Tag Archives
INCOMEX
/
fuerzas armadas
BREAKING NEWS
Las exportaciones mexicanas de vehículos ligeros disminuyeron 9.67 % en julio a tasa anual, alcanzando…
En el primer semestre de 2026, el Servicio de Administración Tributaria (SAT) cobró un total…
◆ ◆ ◆ ◆ ◆ ◆ ◆
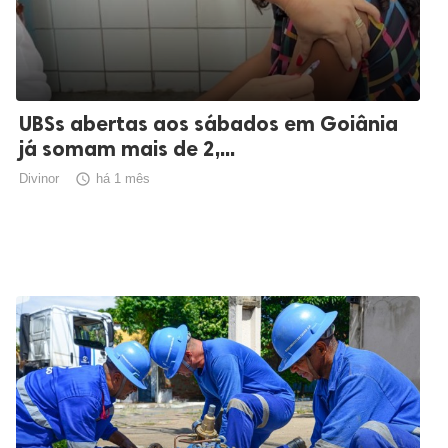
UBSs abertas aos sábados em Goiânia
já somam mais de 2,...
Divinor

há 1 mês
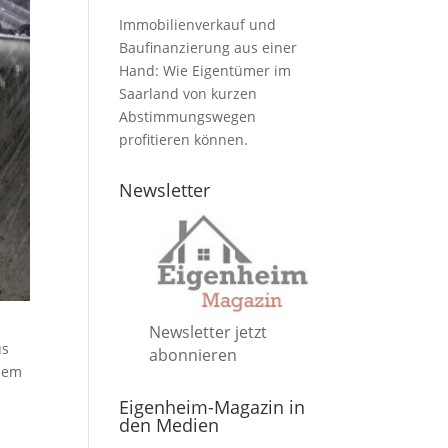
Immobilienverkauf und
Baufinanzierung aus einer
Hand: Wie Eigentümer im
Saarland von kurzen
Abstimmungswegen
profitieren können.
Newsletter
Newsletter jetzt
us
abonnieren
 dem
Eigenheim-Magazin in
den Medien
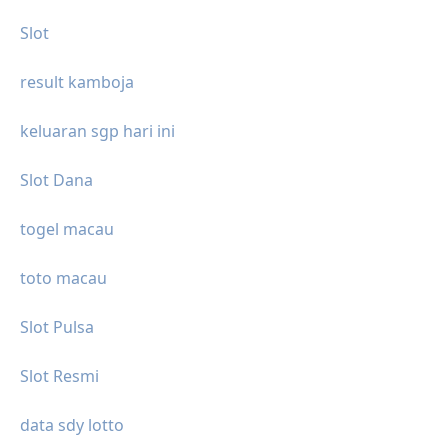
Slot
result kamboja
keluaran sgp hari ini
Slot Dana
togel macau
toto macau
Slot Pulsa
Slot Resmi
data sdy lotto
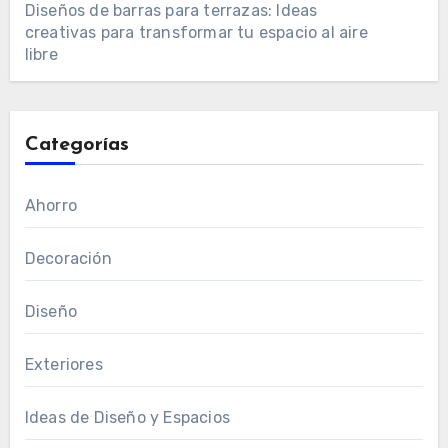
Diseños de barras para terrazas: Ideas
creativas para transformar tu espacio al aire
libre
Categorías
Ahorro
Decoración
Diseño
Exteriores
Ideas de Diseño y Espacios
◆ ◆ ◆ ◆ ◆ ◆ ◆
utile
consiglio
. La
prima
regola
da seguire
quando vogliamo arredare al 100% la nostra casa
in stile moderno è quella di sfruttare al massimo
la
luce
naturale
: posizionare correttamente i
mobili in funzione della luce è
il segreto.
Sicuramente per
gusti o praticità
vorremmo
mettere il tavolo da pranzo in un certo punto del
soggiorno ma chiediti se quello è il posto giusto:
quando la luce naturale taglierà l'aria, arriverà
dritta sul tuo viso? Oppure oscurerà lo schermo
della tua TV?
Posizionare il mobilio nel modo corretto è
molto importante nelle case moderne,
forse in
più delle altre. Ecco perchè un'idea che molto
◆ ◆ ◆ ◆ ◆ ◆ ◆
= Directions for this task =
Copy the listing above exactly, but only from the line with "keluaran sgp hari ini" through the line with "Ideas de Diseño y Espacios", including those two lines and excluding any picture.

= Answer box =
keluaran sgp hari ini
Slot Dana
togel macau
toto macau
Slot Pulsa
Slot Resmi
data sdy lotto
Diseños de barras para terrazas: Ideas
creativas para transformar tu espacio al aire
libre
Categorías
Ahorro
Decoración
Diseño
Exteriores
Ideas de Diseño y Espacios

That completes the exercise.